__THE RECORDS__
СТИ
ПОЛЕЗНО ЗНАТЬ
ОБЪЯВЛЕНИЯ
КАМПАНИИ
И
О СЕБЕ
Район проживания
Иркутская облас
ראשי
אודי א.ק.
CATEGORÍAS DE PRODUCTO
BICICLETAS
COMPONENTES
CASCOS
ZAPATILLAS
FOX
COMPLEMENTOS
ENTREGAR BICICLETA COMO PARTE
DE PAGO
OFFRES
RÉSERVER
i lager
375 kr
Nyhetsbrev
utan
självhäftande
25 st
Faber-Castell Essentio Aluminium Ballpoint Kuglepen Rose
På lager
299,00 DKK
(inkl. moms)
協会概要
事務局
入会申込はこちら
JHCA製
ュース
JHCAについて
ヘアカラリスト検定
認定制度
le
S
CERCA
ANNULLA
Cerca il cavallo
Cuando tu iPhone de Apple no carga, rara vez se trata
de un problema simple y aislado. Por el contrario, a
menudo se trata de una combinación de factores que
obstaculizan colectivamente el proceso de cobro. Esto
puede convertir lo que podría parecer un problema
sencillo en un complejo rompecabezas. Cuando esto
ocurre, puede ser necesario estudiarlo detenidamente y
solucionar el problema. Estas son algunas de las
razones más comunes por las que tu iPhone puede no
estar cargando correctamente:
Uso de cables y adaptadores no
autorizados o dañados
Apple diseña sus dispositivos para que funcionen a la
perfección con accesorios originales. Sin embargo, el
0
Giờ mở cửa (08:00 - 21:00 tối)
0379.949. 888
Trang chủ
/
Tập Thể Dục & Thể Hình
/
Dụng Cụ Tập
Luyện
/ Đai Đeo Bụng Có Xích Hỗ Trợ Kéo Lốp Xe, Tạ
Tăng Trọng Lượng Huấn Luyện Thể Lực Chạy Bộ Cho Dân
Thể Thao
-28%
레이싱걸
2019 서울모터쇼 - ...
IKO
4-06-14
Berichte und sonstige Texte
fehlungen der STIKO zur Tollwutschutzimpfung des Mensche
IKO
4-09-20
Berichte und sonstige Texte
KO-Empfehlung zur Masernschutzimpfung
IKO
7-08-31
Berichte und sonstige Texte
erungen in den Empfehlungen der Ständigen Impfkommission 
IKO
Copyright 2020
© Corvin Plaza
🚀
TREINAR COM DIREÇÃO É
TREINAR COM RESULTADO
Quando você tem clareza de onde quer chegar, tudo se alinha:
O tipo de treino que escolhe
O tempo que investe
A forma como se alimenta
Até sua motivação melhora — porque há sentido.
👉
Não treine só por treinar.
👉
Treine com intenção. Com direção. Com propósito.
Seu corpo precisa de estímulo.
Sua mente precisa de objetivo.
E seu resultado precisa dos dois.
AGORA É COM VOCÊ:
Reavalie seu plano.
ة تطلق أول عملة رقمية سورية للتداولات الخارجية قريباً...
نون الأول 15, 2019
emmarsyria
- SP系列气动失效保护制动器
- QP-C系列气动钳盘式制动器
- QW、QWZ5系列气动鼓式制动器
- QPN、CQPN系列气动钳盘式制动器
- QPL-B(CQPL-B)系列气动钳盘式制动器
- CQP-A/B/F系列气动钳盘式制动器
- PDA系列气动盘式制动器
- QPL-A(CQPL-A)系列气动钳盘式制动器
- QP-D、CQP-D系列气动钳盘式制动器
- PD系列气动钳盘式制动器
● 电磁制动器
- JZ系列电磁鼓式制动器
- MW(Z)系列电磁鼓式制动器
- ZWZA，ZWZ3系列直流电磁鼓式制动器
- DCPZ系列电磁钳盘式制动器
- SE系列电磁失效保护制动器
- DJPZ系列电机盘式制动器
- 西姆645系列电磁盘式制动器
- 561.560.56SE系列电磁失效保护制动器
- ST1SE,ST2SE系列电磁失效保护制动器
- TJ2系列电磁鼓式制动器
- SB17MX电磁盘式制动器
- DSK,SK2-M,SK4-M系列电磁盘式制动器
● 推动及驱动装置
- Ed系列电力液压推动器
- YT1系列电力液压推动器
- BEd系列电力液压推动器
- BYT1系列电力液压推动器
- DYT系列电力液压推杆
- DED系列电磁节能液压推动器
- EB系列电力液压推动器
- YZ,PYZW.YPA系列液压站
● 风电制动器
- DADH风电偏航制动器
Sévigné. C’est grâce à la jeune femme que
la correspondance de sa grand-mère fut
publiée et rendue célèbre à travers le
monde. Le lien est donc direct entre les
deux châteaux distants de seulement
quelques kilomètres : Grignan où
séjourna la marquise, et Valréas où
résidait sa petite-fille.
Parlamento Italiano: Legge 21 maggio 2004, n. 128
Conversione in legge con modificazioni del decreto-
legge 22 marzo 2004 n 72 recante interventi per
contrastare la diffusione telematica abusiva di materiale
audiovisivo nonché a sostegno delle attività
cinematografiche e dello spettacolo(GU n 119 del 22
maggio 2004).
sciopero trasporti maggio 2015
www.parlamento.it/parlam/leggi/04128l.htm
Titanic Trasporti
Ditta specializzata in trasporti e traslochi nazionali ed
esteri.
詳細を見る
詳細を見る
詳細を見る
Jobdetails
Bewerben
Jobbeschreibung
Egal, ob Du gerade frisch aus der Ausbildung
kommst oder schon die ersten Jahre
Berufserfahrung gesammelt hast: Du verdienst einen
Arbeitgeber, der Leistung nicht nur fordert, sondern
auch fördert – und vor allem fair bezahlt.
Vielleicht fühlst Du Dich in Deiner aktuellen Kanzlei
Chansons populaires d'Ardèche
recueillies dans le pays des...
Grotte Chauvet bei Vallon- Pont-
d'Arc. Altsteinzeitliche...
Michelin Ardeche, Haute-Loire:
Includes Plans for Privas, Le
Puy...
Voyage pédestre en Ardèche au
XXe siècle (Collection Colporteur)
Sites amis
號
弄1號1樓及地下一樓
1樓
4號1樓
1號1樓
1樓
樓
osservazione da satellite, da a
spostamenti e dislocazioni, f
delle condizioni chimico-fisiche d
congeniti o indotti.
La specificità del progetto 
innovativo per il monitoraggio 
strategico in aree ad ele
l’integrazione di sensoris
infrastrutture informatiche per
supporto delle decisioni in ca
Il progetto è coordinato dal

__EXERCISE DESCRIPTION__
Above are the records; copy exactly the lines from the one with "innovativo per il monitoraggio" through the final line.

__EXERCISE ANSWER__
innovativo per il monitoraggio 
strategico in aree ad ele
l’integrazione di sensoris
infrastrutture informatiche per
supporto delle decisioni in ca
Il progetto è coordinato dal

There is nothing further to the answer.